Ways to Save Your Body
-- By Joe Downie, Certified Physical Fitness Instructor
Exercise beginners usually try to make up for lost time by going all out their first week. The result? Injury or intense soreness. Pain does not necessarily mean gain.
Many injuries occur at joints, where bones meet and provide motion. An enormous amount of stress and constant pressure are put on your joints, even from everyday activities, especially if you have added weight. Just as you wouldn’t expect your house to handle the wear and tear without strong beams, your body won’t handle the stress without stronger muscles. Lower back pain, hip pain, shin splints, shoulder injuries, knee pain, tight calves – all can be avoided with a warm-up and proper stretching, along with a little strength exercising.
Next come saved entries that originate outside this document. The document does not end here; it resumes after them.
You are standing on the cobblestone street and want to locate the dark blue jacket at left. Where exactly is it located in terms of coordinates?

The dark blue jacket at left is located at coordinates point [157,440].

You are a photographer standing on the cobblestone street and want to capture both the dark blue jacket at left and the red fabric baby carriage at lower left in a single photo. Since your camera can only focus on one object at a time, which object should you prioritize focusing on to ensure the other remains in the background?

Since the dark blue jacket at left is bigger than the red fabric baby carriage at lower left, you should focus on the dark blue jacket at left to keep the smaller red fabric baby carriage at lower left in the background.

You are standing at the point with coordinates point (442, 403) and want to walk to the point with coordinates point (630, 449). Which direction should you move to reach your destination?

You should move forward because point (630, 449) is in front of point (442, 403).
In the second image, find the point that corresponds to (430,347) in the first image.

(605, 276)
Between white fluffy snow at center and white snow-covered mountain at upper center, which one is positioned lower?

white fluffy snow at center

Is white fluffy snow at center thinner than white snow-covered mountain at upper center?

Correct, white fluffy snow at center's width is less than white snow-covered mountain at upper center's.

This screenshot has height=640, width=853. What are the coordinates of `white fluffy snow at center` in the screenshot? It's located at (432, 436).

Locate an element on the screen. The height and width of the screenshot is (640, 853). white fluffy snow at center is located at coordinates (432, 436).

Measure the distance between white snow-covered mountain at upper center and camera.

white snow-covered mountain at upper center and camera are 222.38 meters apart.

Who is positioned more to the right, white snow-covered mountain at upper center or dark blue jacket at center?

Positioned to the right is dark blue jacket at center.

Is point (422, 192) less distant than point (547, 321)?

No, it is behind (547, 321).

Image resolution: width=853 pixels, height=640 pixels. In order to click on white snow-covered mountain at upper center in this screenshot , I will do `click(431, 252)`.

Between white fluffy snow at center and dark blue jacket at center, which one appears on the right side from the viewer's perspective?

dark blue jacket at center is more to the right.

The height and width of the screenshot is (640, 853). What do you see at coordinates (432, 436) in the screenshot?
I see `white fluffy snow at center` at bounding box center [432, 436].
The three areas most commonly plagued with pain are the lower back, knees and shoulders. Here’s how you can alleviate each with just a little strength training and stretching:
The Lower Back
We usually think of sitting as a relaxing experience, but the lower back feels like the ceiling is coming down with all the pressure being put on it. Lower back pain is often caused by muscular imbalance. The pursuit of a flat stomach can leave you with much stronger abdominals compared to lower back. In actuality, crunches, sit-ups and all of those abdominal exercises don’t burn very many calories.